12 JUNIO AL 01 SEPTIEMBRE
MARTES A DOMINGO / 10:00 A 18:00 H.
HALL CEDOC

El Museo de la Memoria y los DD.HH. y la Organización Internacional del Trabajo (OIT) presentan la exposición Impulsar la justicia social, promover el trabajo decente. 100 años de la OIT, muestra conjunta que busca visibilizar las problemáticas que hoy enfrenta el mundo del trabajo.
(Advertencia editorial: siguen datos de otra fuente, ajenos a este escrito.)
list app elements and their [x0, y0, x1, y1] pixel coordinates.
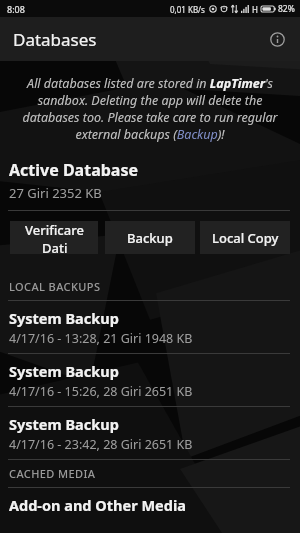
staticText: 0,01 KB/s: [170, 4, 205, 15]
staticText: Verificare: [25, 221, 84, 239]
staticText: LOCAL BACKUPS: [9, 279, 101, 294]
staticText: 4/17/16 - 13:28, 21 Giri 1948 KB: [9, 330, 193, 347]
staticText: 4/17/16 - 15:26, 28 Giri 2651 KB: [9, 383, 193, 400]
staticText: Backup: [127, 229, 173, 247]
staticText: H: [252, 4, 258, 15]
staticText: 4/17/16 - 23:42, 28 Giri 2651 KB: [9, 436, 193, 453]
staticText: 8:08: [7, 3, 25, 15]
button[interactable]: System Backup: [0, 301, 300, 353]
staticText: System Backup: [9, 308, 119, 328]
button[interactable]: Local Copy: [200, 221, 290, 254]
staticText: Dati: [42, 239, 68, 254]
button[interactable]: Info: [262, 24, 292, 54]
staticText: 27 Giri 2352 KB: [9, 184, 102, 202]
staticText: Active Database: [9, 159, 139, 181]
button[interactable]: Active Database: [0, 157, 300, 202]
staticText: System Backup: [9, 414, 119, 434]
button[interactable]: Add-on and Other Media: [0, 488, 300, 515]
staticText: 82%: [278, 3, 295, 15]
button[interactable]: Backup: [105, 221, 195, 254]
staticText: CACHED MEDIA: [9, 466, 96, 481]
staticText: Add-on and Other Media: [9, 495, 186, 515]
staticText: All databases listed are stored in LapTi…: [13, 75, 287, 143]
staticText: System Backup: [9, 361, 119, 381]
staticText: Databases: [13, 28, 97, 51]
button[interactable]: Verificare: [10, 221, 98, 254]
button[interactable]: System Backup: [0, 354, 300, 406]
staticText: Local Copy: [212, 229, 279, 247]
button[interactable]: System Backup: [0, 407, 300, 459]
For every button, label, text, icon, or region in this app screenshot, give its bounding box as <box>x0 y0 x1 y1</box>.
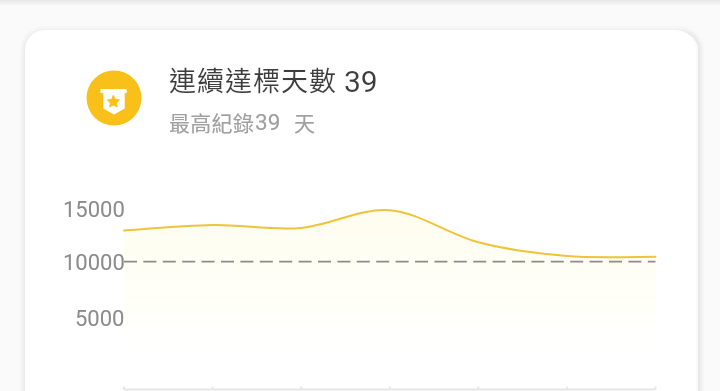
staticText: 15000 <box>63 197 125 223</box>
other: Streak badge <box>86 70 142 126</box>
staticText: 連續達標天數 <box>169 60 337 98</box>
button[interactable]: Streak badge <box>25 40 696 150</box>
staticText: 10000 <box>63 250 125 276</box>
staticText: 天 <box>294 107 315 137</box>
staticText: 5000 <box>75 306 125 332</box>
staticText: 最高紀錄 <box>169 107 255 137</box>
staticText: 39 <box>344 64 378 99</box>
staticText: 39 <box>255 109 281 135</box>
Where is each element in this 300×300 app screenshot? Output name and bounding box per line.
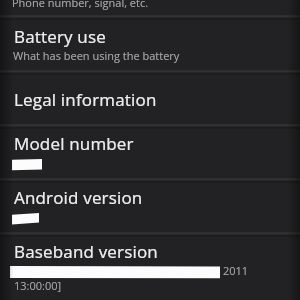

 En el último siglo, este ámbito ha sufrido grandes transformaciones. A principios del siglo XX, el grado y alcance de la pobreza, desigualdad y discriminación eran muy altos. El trabajo en las fábricas era extenuante, mal pagado y los accidentes y muertes en el lugar de faena eran habituales.

Con el paso de los años algunas condiciones mejoraron. Otras, se transformaron, dando paso a nuevos problemas que hoy siguen vulnerando los Derechos Humanos, principalmente, de aquellos con mayores necesidades sociales.

La  OIT ha trabajado durante cien años por alcanzar la justicia social a través del trabajo decente, basando su acción en cuatro ámbitos desde los cuales promover los derechos fundamentales en el trabajo:

La eliminación de toda discriminación en materia de empleo: Millones de personas sufren discriminación en el trabajo. Ello vulnera un derecho humano fundamental y repercute de forma más amplia en la vida social y económica, pues niega oportunidades a hombres y mujeres, impide que se aproveche el talento humano, merma el progreso económico, aumenta la tensión social y agrava la desigualdad.

La abolición del trabajo infantil: El trabajo infantil es aquel que priva a los niños, niñas y adolescentes (NNA) de su niñez, su potencial y su dignidad, y que es perjudicial para su desarrollo físico y psicológico.

La eliminación del trabajo forzoso: El trabajo forzoso es aquel que se realiza de manera involuntaria y bajo amenaza de una pena cualquiera. En el trabajo forzoso también es usual la retención de salarios y la violencia física o sexual por parte del empleador. Dichas prácticas son también llamadas de esclavitud-moderna, y son condiciones de vida y trabajo contrarias a la dignidad humana.

La libertad de asociación, libertad sindical y el reconocimiento del derecho a negociación colectiva: El derecho de las y los trabajadores y empleadores a constituir libremente las organizaciones que estimen convenientes es un elemento clave de una sociedad libre y abierta.